(Beginning of Records for processing)

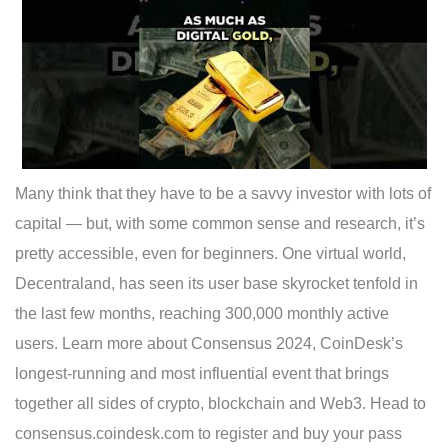
Many think that they have to be a savvy investor with lots of
capital — but, with some common sense and research, it’s
pretty accessible, even for beginners. One virtual world,
Decentraland, has seen its user base skyrocket tenfold in
the last few months, reaching 300,000 monthly active
users. Learn more about Consensus 2024, CoinDesk’s
longest-running and most influential event that brings
together all sides of crypto, blockchain and Web3. Head to
consensus.coindesk.com to register and buy your pass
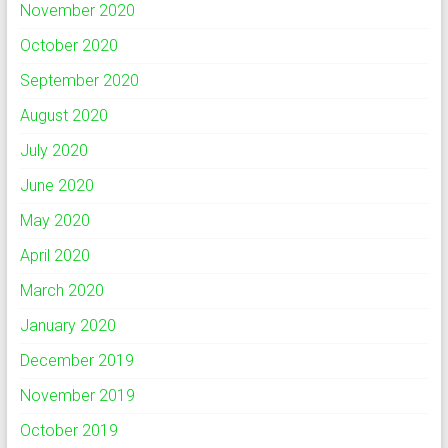
November 2020
October 2020
September 2020
August 2020
July 2020
June 2020
May 2020
April 2020
March 2020
January 2020
December 2019
November 2019
October 2019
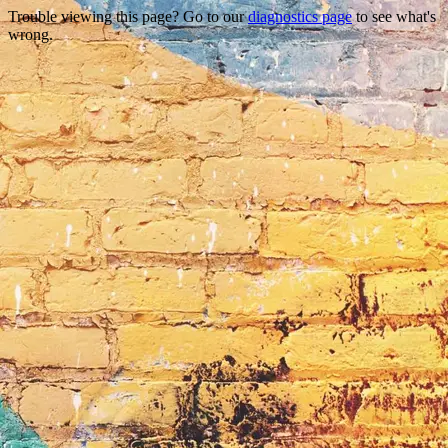
Trouble viewing this page? Go to our
diagnostics page
to see what's
wrong.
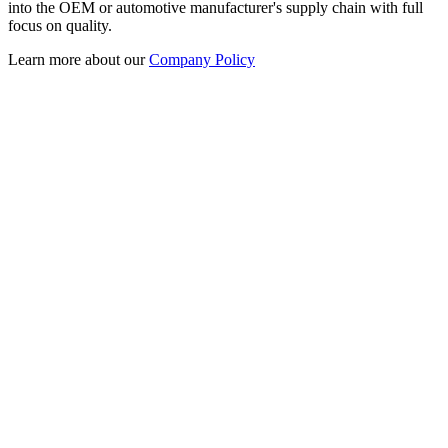
into the OEM or automotive manufacturer's supply chain with full
focus on quality.
Learn more about our
Company Policy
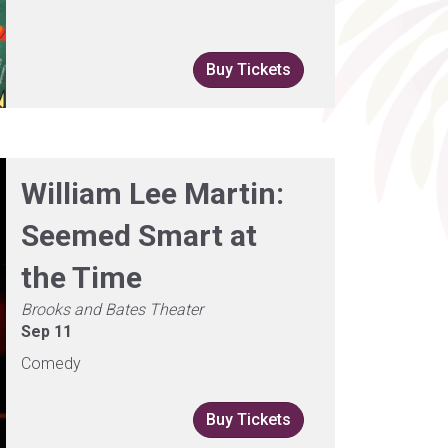
Buy Tickets
William Lee Martin:
Seemed Smart at
the Time
Brooks and Bates Theater
Sep 11
Comedy
Buy Tickets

(End of Records for processing)

● What you need to do
Whenever the string "about" occurs in a line of the entries above, copy that line.

● Exercise response
users. Learn more about Consensus 2024, CoinDesk’s
Learn more about our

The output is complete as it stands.